Stocks soar amid election uncertainty
“We’re living beyond our means in the United States, and we have been for a very long time,” said Todd Jablonski, global head of multi-asset investing for Principal Asset Management. As the federal deficit expands, investors demand higher interest rates for lending money to the government due to increased risk. Neither Trump nor Democratic presidential candidate Kamala Harris provided a convincing plan to reduce the deficit during the campaign.
Harris proposed raising taxes on the wealthiest Americans and corporations, while Trump pledged to extend and deepen existing tax cuts, arguing that economic growth would boost revenue. However, the bond market remains skeptical. “If there’s a Republican sweep of the House, Senate, and presidency, I expect the bond market to be wobbly,” said Jeremy Siegel, a finance professor at the Wharton School of the University of Pennsylvania, on Election Day.

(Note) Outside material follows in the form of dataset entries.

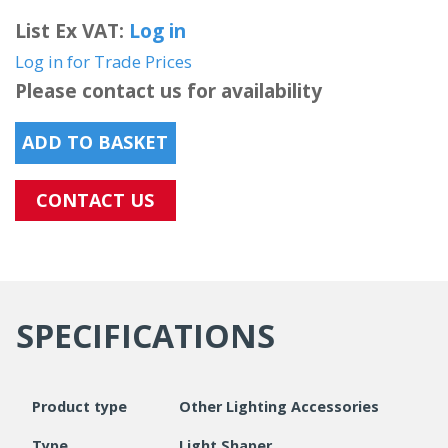
List Ex VAT:
Log in
Log in for Trade Prices
Please contact us for availability
ADD TO BASKET
CONTACT US
SPECIFICATIONS
Product type
Other Lighting Accessories
Type
Light Shaper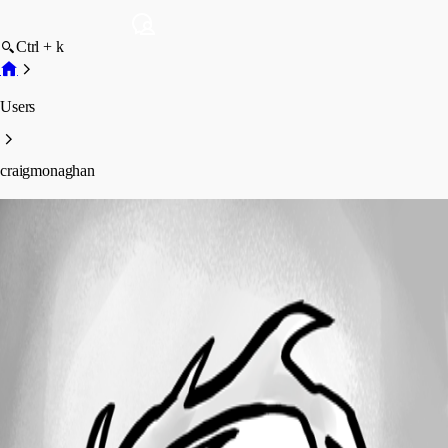
Ctrl + k
Users
craigmonaghan
craigmonaghan
Profile
Posts
Forum statistics
Total Posts
5
Registered Since
May 11, 2026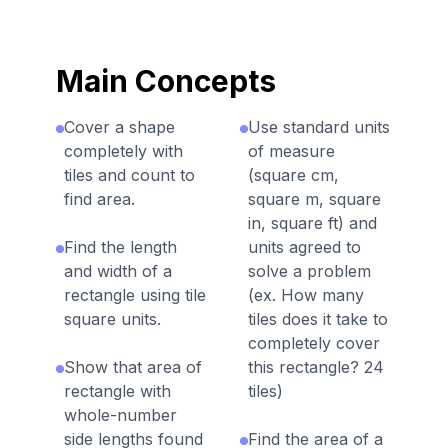
Main Concepts
Cover a shape
Use standard units
completely with
of measure
tiles and count to
(square cm,
find area.
square m, square
in, square ft) and
Find the length
units agreed to
and width of a
solve a problem
rectangle using tile
(ex. How many
square units.
tiles does it take to
completely cover
Show that area of
this rectangle? 24
rectangle with
tiles)
whole-number
side lengths found
Find the area of a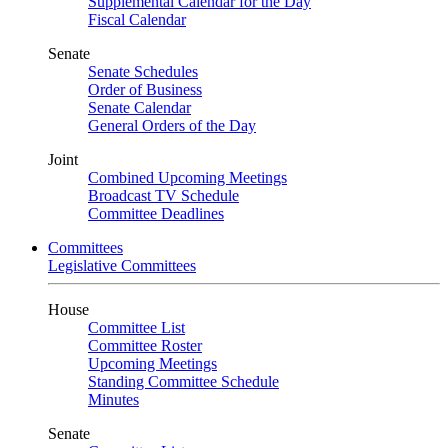
Supplemental Calendar for the Day
Fiscal Calendar
Senate
Senate Schedules
Order of Business
Senate Calendar
General Orders of the Day
Joint
Combined Upcoming Meetings
Broadcast TV Schedule
Committee Deadlines
Committees
Legislative Committees
House
Committee List
Committee Roster
Upcoming Meetings
Standing Committee Schedule
Minutes
Senate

“I expect them to be worried that Trump would enact all those tax cuts, and I think bond yields would rise.”
As the political landscape continues to evolve, bond investors will keep a close watch on fiscal policies and their implications for the market. The impact of Trump’s second term will also depend on whether Republicans gain control of Congress, which remains uncertain. Despite the uncertainty, financial experts advise investors to stay the course and maintain a long-term perspective.
Slow and steady principles of investing have withstood various political upheavals and economic fluctuations in the past, and they are likely to hold strong now. Reacting hastily to political developments can often do more harm than good to an investment portfolio.